# Good riving knife



## Steve G. (Oct 4, 2007)

Well guys, having ripped alot of thick, long, big and heavy stock lately... i'm liking the idea of a riving knife alot better than a blade guard. The blade guard on my TS 3660 moves here and there and drives me nuts... plus I like to see whats being cut:thumbsup:
Does anyone know of a good riving knife for that saw... or do they work with all saws?

Thanks,
Steve


----------



## knotscott (Nov 8, 2007)

No riving knives I'm aware of for the 3650/3660 or Emerson made saws. There are some good splitters for them. The Microjig splitter can be made to fit most any saw.


----------



## I Make Mostly Dust (Jan 7, 2010)

I have been looking for a riving knife that will work with my Delta TS300 contractor saw.
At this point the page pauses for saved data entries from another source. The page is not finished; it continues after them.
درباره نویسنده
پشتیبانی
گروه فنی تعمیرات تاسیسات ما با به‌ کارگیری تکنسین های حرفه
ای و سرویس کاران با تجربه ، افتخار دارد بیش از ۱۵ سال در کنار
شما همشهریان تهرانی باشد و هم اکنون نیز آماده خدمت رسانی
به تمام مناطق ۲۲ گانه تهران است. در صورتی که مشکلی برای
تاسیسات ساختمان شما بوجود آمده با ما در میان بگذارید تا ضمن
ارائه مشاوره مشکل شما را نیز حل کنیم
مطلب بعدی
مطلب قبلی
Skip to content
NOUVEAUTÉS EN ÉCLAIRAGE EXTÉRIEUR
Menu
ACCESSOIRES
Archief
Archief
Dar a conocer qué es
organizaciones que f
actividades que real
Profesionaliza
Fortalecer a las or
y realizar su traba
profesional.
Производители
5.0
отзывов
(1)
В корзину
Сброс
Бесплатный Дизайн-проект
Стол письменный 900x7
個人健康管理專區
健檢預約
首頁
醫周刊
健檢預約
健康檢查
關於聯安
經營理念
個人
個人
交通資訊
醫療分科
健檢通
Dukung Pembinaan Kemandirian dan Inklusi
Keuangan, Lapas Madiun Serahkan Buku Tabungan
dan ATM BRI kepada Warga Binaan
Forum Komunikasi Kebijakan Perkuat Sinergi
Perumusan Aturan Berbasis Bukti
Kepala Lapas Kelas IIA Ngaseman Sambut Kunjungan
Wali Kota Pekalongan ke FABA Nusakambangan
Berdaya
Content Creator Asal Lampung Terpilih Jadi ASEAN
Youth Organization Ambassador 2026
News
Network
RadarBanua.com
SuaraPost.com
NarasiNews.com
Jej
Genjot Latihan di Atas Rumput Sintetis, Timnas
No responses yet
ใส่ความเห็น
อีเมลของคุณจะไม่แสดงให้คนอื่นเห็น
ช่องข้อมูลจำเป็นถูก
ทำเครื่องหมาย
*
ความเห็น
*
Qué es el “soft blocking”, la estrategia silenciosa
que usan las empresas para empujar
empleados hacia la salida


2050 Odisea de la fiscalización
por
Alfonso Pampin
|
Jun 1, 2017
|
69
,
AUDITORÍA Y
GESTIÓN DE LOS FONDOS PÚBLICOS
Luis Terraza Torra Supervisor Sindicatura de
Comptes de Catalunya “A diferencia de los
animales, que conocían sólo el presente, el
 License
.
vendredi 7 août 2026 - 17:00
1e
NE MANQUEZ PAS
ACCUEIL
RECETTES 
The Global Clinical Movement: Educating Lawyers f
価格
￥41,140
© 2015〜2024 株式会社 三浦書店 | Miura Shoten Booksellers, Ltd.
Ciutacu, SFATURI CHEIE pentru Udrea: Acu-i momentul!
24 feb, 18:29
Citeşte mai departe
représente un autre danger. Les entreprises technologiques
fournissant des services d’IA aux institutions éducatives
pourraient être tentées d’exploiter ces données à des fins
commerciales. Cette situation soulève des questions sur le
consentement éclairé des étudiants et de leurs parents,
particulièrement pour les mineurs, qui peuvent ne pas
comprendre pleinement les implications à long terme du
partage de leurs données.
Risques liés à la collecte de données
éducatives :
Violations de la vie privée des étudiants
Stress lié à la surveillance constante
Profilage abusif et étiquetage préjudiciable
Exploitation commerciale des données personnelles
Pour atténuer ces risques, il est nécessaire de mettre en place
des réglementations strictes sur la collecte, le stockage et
The original guard and splitter attach to a trunion 'bolt' at the back of the machine. The setup is so sloppy and I cannot see the cuts most of the time. The splitter does not line up with the blade. I don't want to spend a fortune on a setup for this saw. I once saw in a photo a 1/8 inch thick louver-shaped piece of hardwood expoxied onto on a table saw insert behind the blade. Can anybody tell me how well this might work? Can anybody suggest how high a splitter should be?


----------